Reiten: Doppeltes Gold für Amazone Annabel Frenzen
VON BÄRBEL SCHNELL - zuletzt aktualisiert: 26.03.2007Ein Schaufenster des Pferdenachwuchses, das oftmals schon Perspektiven auf das kommende Bundeschampionat eröffnet, ist alljährlich das „Turnier der Jungen Pferde” auf der Reitanlage Kühnen. Diesmal standen jedoch nicht nur vierbeinige künftige Schleifensammler im Rampenlicht des ersten Turniers der Krefelder Saison, sondern gleich mehrfach konnten auch rheinische Nachwuchsreiter den alten Hasen des Geschäfts den Rang ablaufen.
Besonders erfreulich verlief das Turnier für die Fischelner Dressuramazone Annabel Frenzen. Im vergangenen Sommer noch Team-Europameisterin der Pony-Dressurreiter, verdient sie sich seit 2007 ihre Sporen im Juniorenlager und konnte ihr reiterliches Geschick gleich zweimal in Gold verwandeln. In der Dressurpferde-A für Vierjährige setzte sie sich mit Fiasco durch. Bei den Fünfjährigen machte sie ihren Vater und Trainer Achim Frenzen gleich doppelt stolz, stammt die Stute Louisdora, die sich hier in einem gigantischen Starterfeld mit einer beachtlichen 8,5 durchsetzte, doch auch aus der Zucht der Familie Frenzen. Bei einem zweiten Start in der Dressurpferde-L reichte es für sie und die jetzt etwas müde Louisdora zwar nicht mehr zu einer Platzierung, doch der Kommentator lobte das Können der 17-jährigen Reiterin in den höchsten Tönen.

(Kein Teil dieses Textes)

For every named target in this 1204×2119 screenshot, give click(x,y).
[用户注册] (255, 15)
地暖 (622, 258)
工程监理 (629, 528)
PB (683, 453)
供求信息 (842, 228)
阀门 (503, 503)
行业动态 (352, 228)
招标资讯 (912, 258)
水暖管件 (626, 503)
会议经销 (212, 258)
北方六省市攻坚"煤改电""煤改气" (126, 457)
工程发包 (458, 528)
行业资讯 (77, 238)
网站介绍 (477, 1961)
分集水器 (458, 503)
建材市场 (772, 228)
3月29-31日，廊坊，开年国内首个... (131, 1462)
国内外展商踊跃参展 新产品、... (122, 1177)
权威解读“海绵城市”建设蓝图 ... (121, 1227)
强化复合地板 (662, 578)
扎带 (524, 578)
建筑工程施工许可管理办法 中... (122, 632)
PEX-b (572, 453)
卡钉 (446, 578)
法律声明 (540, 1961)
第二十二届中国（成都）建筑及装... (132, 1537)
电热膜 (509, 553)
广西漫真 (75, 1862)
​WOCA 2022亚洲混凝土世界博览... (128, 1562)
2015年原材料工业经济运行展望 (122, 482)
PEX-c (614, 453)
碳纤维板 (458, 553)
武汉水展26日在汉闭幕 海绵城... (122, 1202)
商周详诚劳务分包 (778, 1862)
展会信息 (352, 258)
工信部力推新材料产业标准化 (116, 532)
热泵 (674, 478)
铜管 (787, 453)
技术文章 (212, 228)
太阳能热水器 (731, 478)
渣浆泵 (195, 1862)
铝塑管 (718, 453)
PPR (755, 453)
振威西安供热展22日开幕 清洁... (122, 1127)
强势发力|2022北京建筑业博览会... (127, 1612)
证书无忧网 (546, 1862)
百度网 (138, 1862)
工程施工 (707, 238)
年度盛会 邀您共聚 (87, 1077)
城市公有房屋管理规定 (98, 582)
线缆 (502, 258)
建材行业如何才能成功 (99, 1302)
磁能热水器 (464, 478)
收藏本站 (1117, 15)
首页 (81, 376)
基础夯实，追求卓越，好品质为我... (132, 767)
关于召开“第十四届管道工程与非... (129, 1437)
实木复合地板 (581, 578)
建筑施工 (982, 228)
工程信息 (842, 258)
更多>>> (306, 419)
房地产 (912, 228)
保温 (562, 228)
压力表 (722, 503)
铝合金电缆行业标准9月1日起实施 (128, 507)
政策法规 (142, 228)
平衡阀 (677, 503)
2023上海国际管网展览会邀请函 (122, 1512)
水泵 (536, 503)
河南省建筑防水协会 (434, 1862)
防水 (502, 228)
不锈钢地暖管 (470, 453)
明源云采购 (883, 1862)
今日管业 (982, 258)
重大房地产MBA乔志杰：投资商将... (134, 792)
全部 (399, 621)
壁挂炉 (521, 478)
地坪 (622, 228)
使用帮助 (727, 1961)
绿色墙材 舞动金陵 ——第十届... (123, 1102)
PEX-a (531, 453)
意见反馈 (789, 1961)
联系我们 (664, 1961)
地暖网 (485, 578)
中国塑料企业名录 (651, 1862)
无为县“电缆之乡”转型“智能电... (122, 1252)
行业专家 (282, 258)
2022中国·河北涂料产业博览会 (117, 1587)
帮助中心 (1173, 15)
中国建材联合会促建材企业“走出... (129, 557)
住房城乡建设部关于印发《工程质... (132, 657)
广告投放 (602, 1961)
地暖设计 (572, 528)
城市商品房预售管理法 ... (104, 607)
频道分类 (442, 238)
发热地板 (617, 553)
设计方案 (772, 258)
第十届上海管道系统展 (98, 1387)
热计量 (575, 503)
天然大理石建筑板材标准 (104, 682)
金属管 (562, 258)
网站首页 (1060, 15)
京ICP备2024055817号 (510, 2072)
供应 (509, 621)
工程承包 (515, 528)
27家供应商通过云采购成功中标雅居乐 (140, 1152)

In der Dressurpferde-L für Sechsjährige blieb die gelbe Schleife im Stall Kühnen. Hier lieferten Christel Dahl und White Foot eine weitere harmonische Vorstellung ab und siegten mit der Wertnote 8,2 – auch seinen ersten gemeinsam M-Start krönte dieses Paar anschließend noch mit einer Platzierung und belegte mit 7,1 Rang vier. In der auf Trense gerittenen S-Dressur für siebenjährige Pferde verbuchte die 22-jährige Kerkener B-Kader-Reiterin Anna-Katharina Lüttgen mit Lamborghini nicht nur den Sieg, sondern knackte auch als einzige Reiterin des Turniers in der Bewertung die magische 70-Prozent-Marke. Auch in der Trensen-S für Achtjährige war die junge Reiterin weit vorn und belegte mit Bon Jovi Platz zwei - „eingerahmt” von zwei Profi-Reitern, die beide jeweils Florestan-Nachkommen gesattelt hatten: Hier siegte der Kaarster Berufsreiter Heiner Dückers auf Future D, Platz drei belegte Lokalmatador Heiner Schiergen mit Farinelli. Auf Platz vier fand sich mit Rebekka Walter (Le Beau, 66,42) ebenfalls eine junge Nachwuchsreiterin, deren Vorstellung vom Publikum mit viel Applaus quittiert wurde. Last but not least behauptete sich auch in der Dressurpony-A die Jugend: Hier siegte Annabel Frenzens Kaderkollegin Lydia Camp aus Geldern mit dem Dornik-B-Sohn Don Juan.